Using the virtual landscapes of video games as inspiration for paintings has become more popular than ever in the quarantine conditions of the pandemic.

When the novel coronavirus hit Montreal and lockdown measures began, Maddy Mathews got into video games.
“I mean, one must do things to cope with having a lot of time,” said the artist, laughing at her choice of pandemic hobby.
Idle minds think alike, it seems, because video-game sales have mushroomed since the spring. In April, global game spending hit an all-time record; according to Nielsen SuperData, consumers dropped $10.5 billion US that month. Worldwide demand for PC, mobile and console games is still unusually high. Revenue for June hit $10.46 billion US, up nine per cent from the previous year. Per the Nielsen research, it was the second-highest monthly total since April.
The coronavirus pandemic is the easy explanation, with widespread lockdowns creating a bigger market for things best enjoyed in the great indoors though Mathews’s interest in gaming is a smidge different from the norm. 
“At the beginning of the pandemic, I was trying to play these old games,” said Mathews, who was working on her MFA at Concordia University when COVID-19 struck. 
“But I don’t really care about actually winning or playing these games.” 
Instead, she just wants to draw them, and she’s definitely not alone.
Plenty of artists borrow from video-game landscapes.

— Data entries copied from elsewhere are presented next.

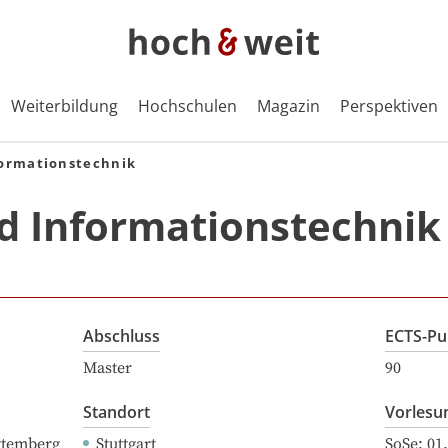
Weiterbildung
Hochschulen
Magazin
Perspektiven
formationstechnik
d Informationstechnik
Abschluss
ECTS-Pu
Master
90
Standort
Vorlesu
ttemberg
Stuttgart
SoSe:
01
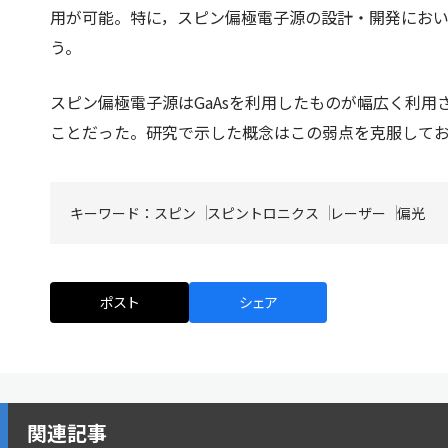
用が可能。特に，スピン偏極電子源の設計・開発にお
う。
スピン偏極電子源はGaAsを利用したものが幅広く利
ことだった。研究で示した概念はこの弱点を克服して
キーワード：
スピン
スピントロニクス
レーザー
偏光
ポスト
シェア
関連記事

In his 2012 series Rare Earth, American artist Mark Tribe mined first-person shooter games, taking screenshots of their more picturesque scenes and placing them next to images of real-life military scenes.
Jim Munroe, artist and co-founder of Toronto’s Hand Eye Society, dropped a law-abiding “Canadian tourist” character inside the world of Grand Theft Auto III. (That scenario played out in his 2003 short film, My Trip to Liberty City.)
Last summer, the TD Arts Wall in Toronto could have been mistaken for the world’s longest Twitch stream thanks to Wood Between Worlds, a piece by local art collective Public Studio, which lit up the corner of Bay and Queen streets from May to September 2019. The looping video mimics an “open world” video game. 
‘I find them really relaxing’
While there are lots of examples of artists using game landscapes as inspiration, the subject matter still seems fresh. There’s an increasingly glitchy line between the virtual and real worlds, especially as the lockdown lifestyle pushes people to engage more with digital spaces. For some folks, those game environments are captivating, and they’re begging to be drawn or painted if only for the joy of making art.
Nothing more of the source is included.